PROBLEM:
Leave the images aside and copy out the whole listing, exact to the word.

%%

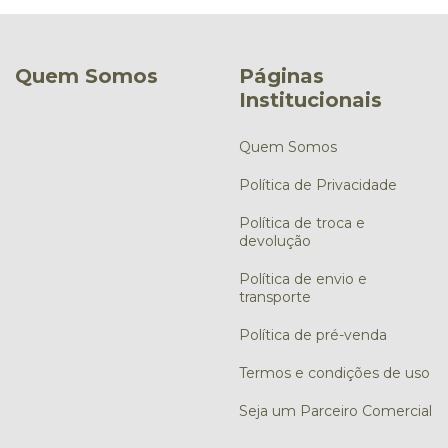
Quem Somos
Páginas
Institucionais
Quem Somos
Política de Privacidade
Política de troca e
devolução
Política de envio e
transporte
Política de pré-venda
Termos e condições de uso
Seja um Parceiro Comercial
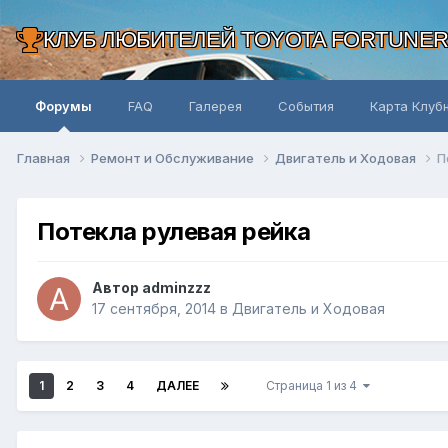
КЛУБ ЛЮБИТЕЛЕЙ TOYOTA FORTUNE
Форумы
FAQ
Галерея
События
Карта Клуб
Главная
Ремонт и Обслуживание
Двигатель и Ходовая
П
Потекла рулевая рейка
Автор adminzzz
17 сентября, 2014
в
Двигатель и Ходовая
1
2
3
4
ДАЛЕЕ
Страница 1 из 4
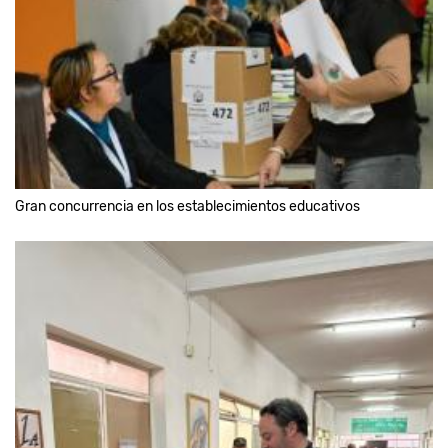
Gran concurrencia en los establecimientos educativos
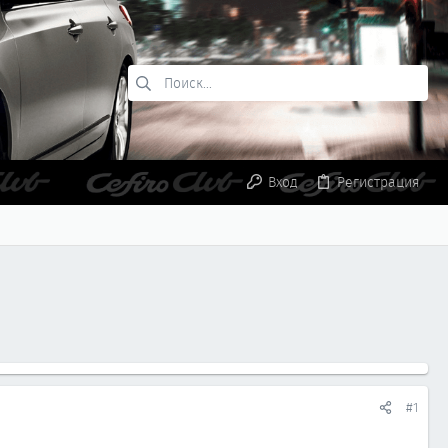
Вход
Регистрация
#1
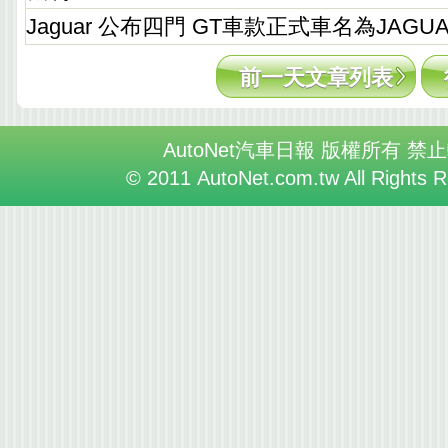
Jaguar 公布四門 GT車款正式車名為JAGUAR
前一天文章列表
AutoNet汽車日報 版權所有 禁
© 2011 AutoNet.com.tw All Rights 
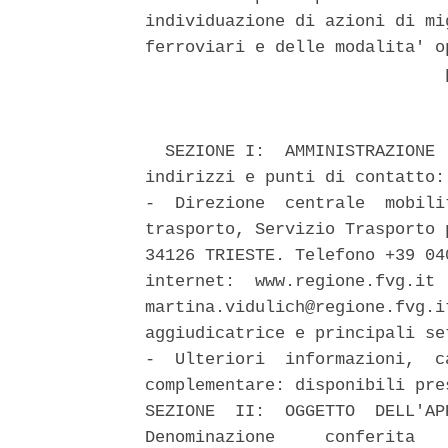
individuazione di azioni di mi
ferroviari e delle modalita' o
                              p
  SEZIONE I:  AMMINISTRAZIONE 
indirizzi e punti di contatto:
-  Direzione  centrale  mobili
trasporto, Servizio Trasporto 
34126 TRIESTE. Telefono +39 04
internet:  www.regione.fvg.it 
martina.vidulich@regione.fvg.i
aggiudicatrice e principali se
-  Ulteriori  informazioni,  c
complementare: disponibili pre
SEZIONE  II:  OGGETTO  DELL'AP
Denominazione     conferita   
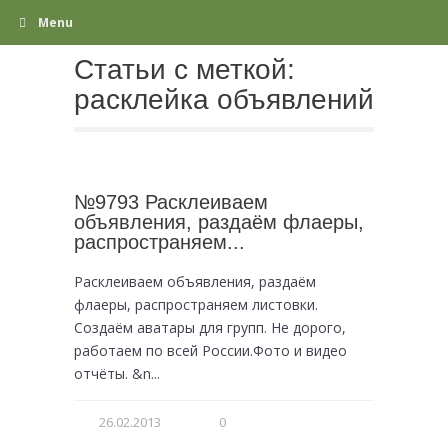
Menu
Статьи с меткой:
расклейка объявлений
№9793 Расклеиваем
объявления, раздаём флаеры,
распространяем...
Расклеиваем объявления, раздаём
флаеры, распространяем листовки.
Создаём аватары для групп. Не дорого,
работаем по всей России.Фото и видео
отчёты. &n...
26.02.2013
0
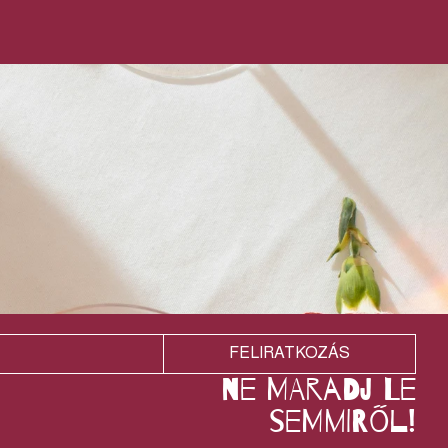
FELIRATKOZÁS
ne maradj le
semmiről!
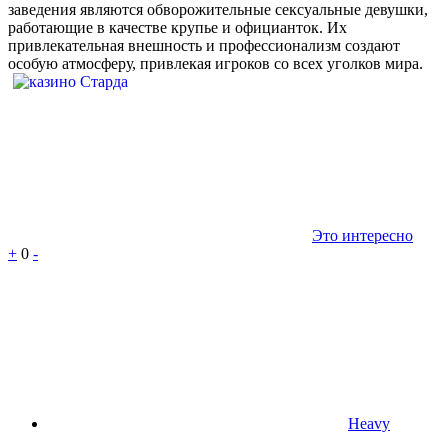
заведения являются обворожительные сексуальные девушки,
работающие в качестве крупье и официанток. Их
привлекательная внешность и профессионализм создают
особую атмосферу, привлекая игроков со всех уголков мира.
Это интересно
+
0
-
Heavy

%%

RESULT OF THE TASK:
Quem Somos
Páginas
Institucionais
Quem Somos
Política de Privacidade
Política de troca e
devolução
Política de envio e
transporte
Política de pré-venda
Termos e condições de uso
Seja um Parceiro Comercial
КЛУБ ЛЮБИТЕЛЕЙ TOYOTA FORTUNE
Форумы
FAQ
Галерея
События
Карта Клуб
Главная
Ремонт и Обслуживание
Двигатель и Ходовая
П
Потекла рулевая рейка
Автор adminzzz
17 сентября, 2014
в
Двигатель и Ходовая
1
2
3
4
ДАЛЕЕ
Страница 1 из 4
Gran concurrencia en los establecimientos educativos
Вход
Регистрация
#1
Jaguar 公布四門 GT車款正式車名為JAGUAR
前一天文章列表
AutoNet汽車日報 版權所有 禁
© 2011 AutoNet.com.tw All Rights 
individuazione di azioni di mi
ferroviari e delle modalita' o
                              p
  SEZIONE I:  AMMINISTRAZIONE 
indirizzi e punti di contatto:
-  Direzione  centrale  mobili
trasporto, Servizio Trasporto 
34126 TRIESTE. Telefono +39 04
internet:  www.regione.fvg.it 
martina.vidulich@regione.fvg.i
aggiudicatrice e principali se
-  Ulteriori  informazioni,  c
complementare: disponibili pre
SEZIONE  II:  OGGETTO  DELL'AP
Denominazione     conferita   
Menu
Статьи с меткой:
расклейка объявлений
№9793 Расклеиваем
объявления, раздаём флаеры,
распространяем...
Расклеиваем объявления, раздаём
флаеры, распространяем листовки.
Создаём аватары для групп. Не дорого,
работаем по всей России.Фото и видео
отчёты. &n...
26.02.2013
0
FELIRATKOZÁS
ne maradj le
semmiről!
заведения являются обворожительные сексуальные девушки,
работающие в качестве крупье и официанток. Их
привлекательная внешность и профессионализм создают
особую атмосферу, привлекая игроков со всех уголков мира.
Это интересно
+
0
-
Heavy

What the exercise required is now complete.